The nanoparticle probes developed at NRL are comprised of multiple S protein subunits attached to the surface of a light-emitting quantum dot core.

“We refer to these probes as ‘Pseudo-virions’ because they approximate the shape of the SARS-CoV-2 virus while also mimicking their physiological interactions with human cells,” said Wolak. “Light emitted from the Pseudo-virions allows spatiotemporal tracking of their interaction with human cells.”

Wolak added that binding to ACE2 is the initial step of cellular infection, so successfully inhibiting this process is an extremely high priority in the search for therapeutic interventions to mitigate the impact of the pandemic.

Using their probes, NRL and NCATS are currently designing and testing the feasibility of high-throughput cellular imaging tests to screen entire libraries of therapeutic agents for inhibition of S/ACE2 binding and internalisation. These tests would allow for screening of up to 1,536 drug targets per experiment.

The team plan to investigate the mechanism that increases infectiousness of SARS-CoV-2 with mutated S proteins, as well as exploring the possibility of using the pseudo-virions for site-specific intracellular drug delivery for purposes of disrupting SARS-CoV-2 replication mechanisms.

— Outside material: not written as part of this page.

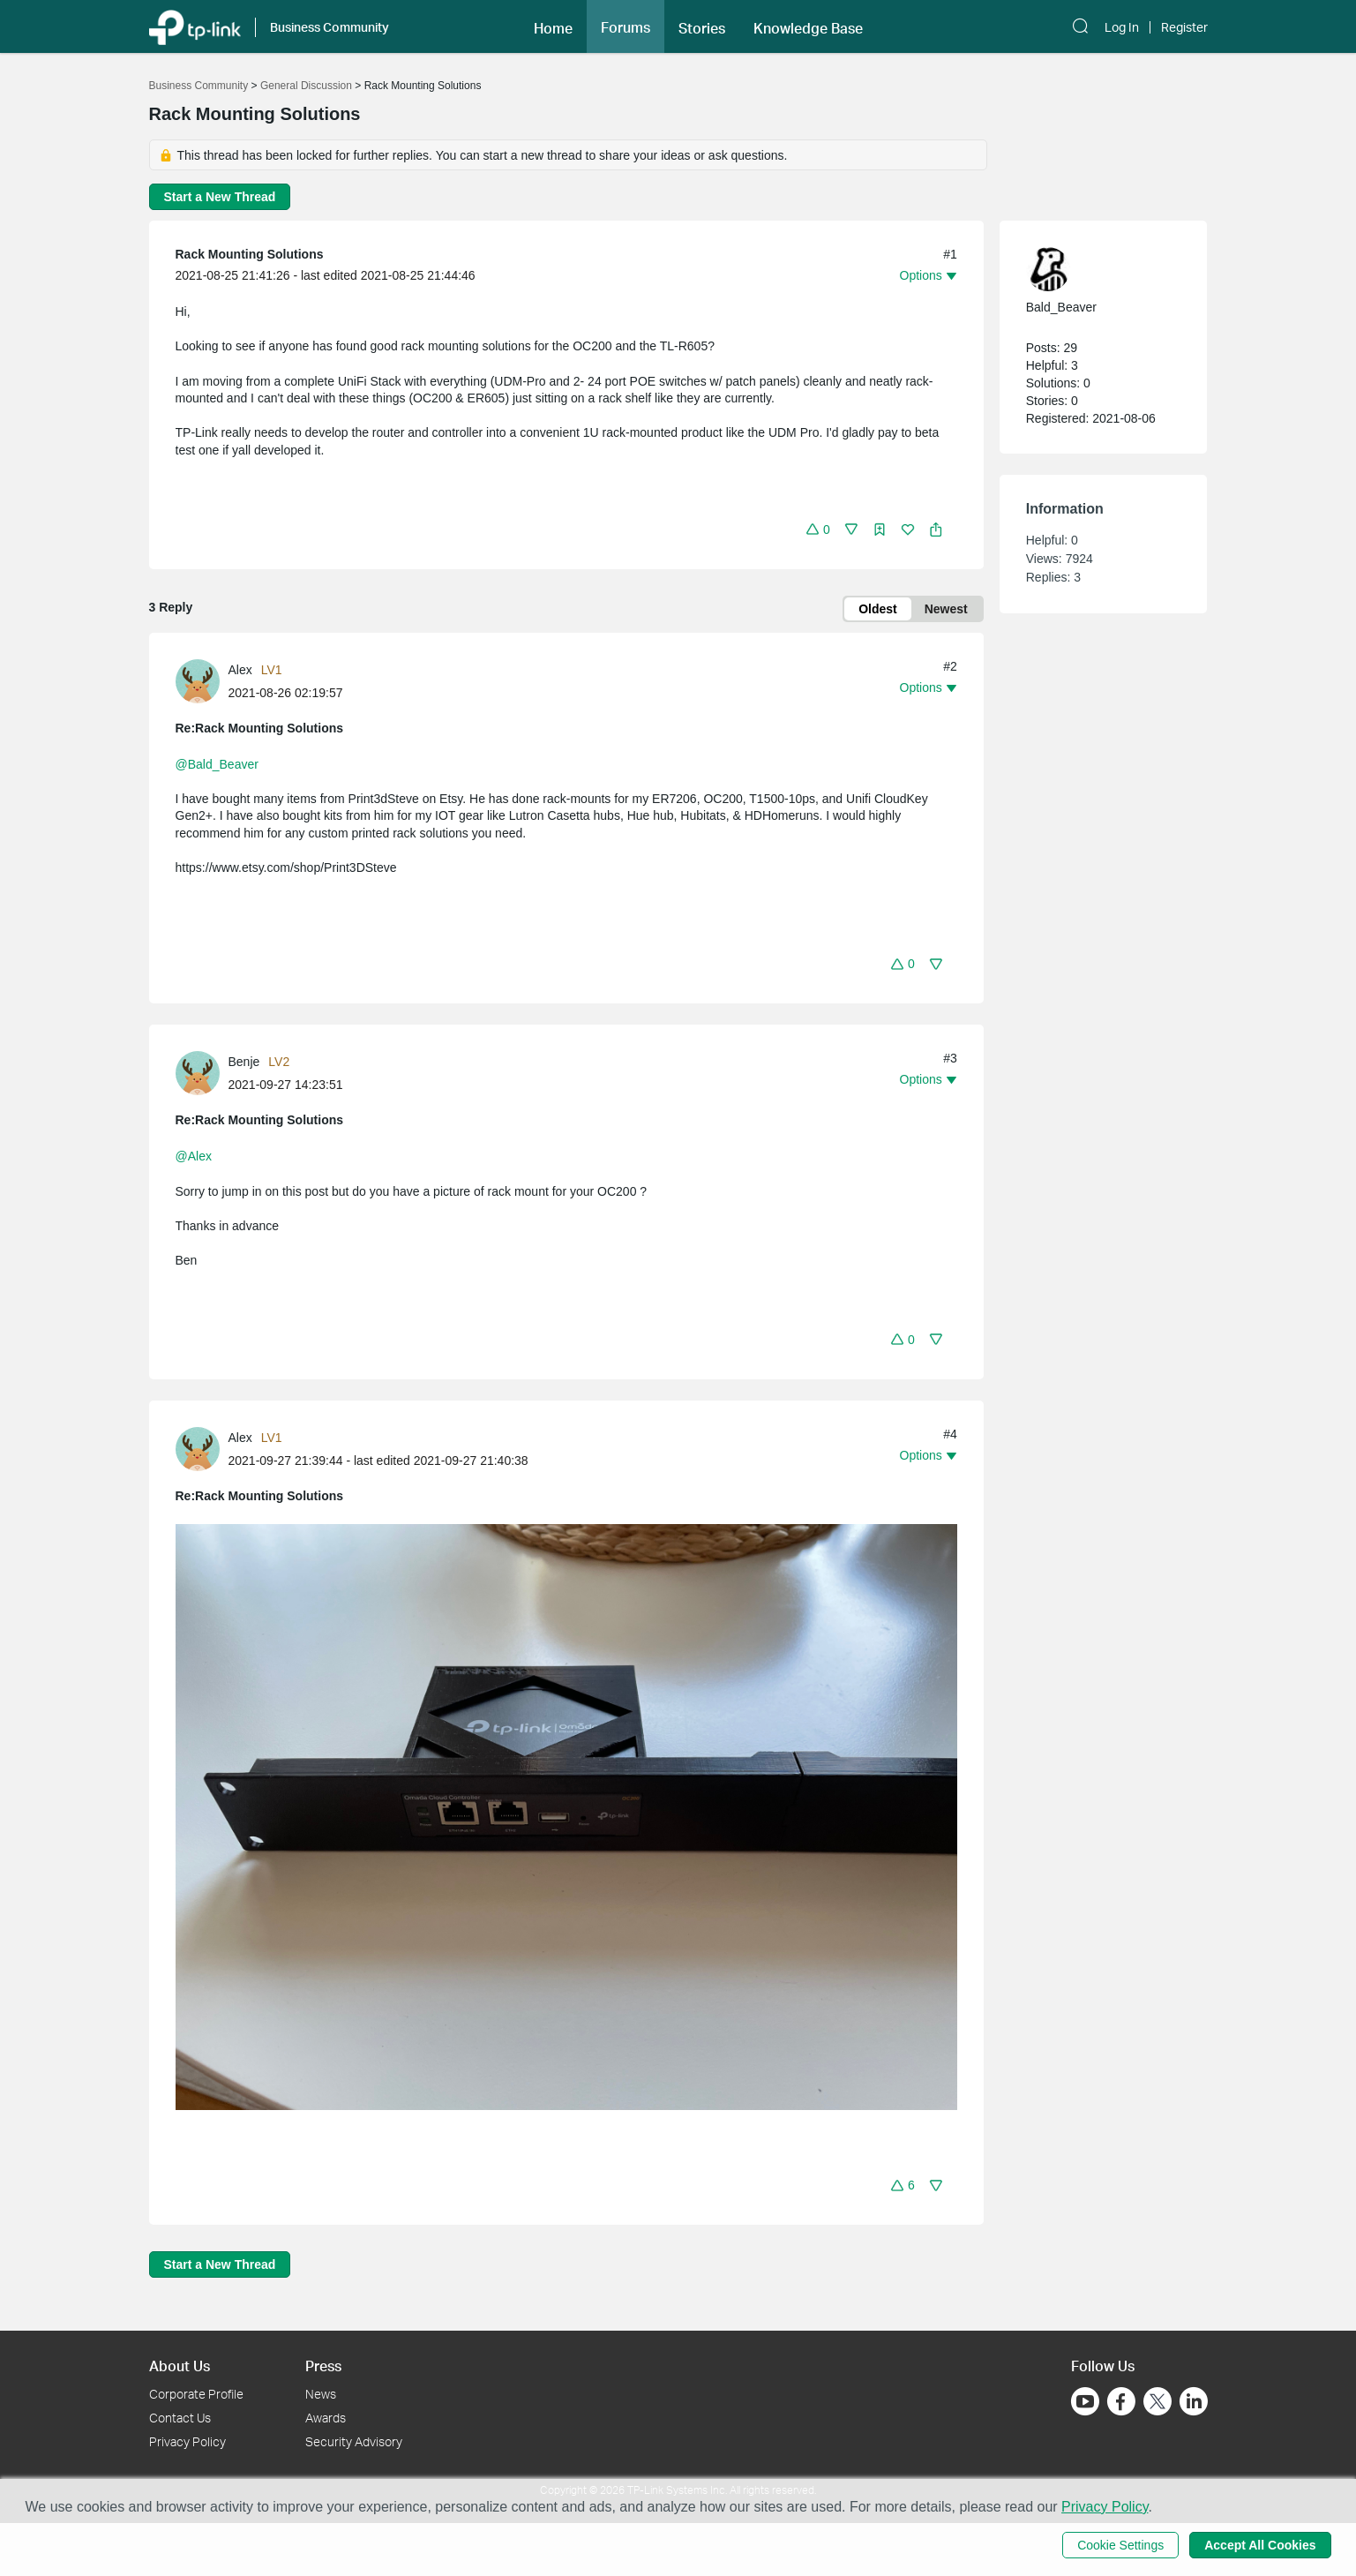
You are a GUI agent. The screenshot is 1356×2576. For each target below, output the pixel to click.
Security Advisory (353, 2441)
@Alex (194, 1156)
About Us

Wolak said, “It is very important to note that the Spike-containing pseudo-virion has potential for broad application of intracellular drug delivery to combat not only COVID-19, but any disease that targets cells with ACE2 receptors.”

Gorshkov concluded: “I hope this story serves to engage young minds into the realm of what is possible when people work together, both scientifically and otherwise. By forging these strong relationships, we can synergize our efforts and come to novel solutions from completely different perspectives and viewpoints.”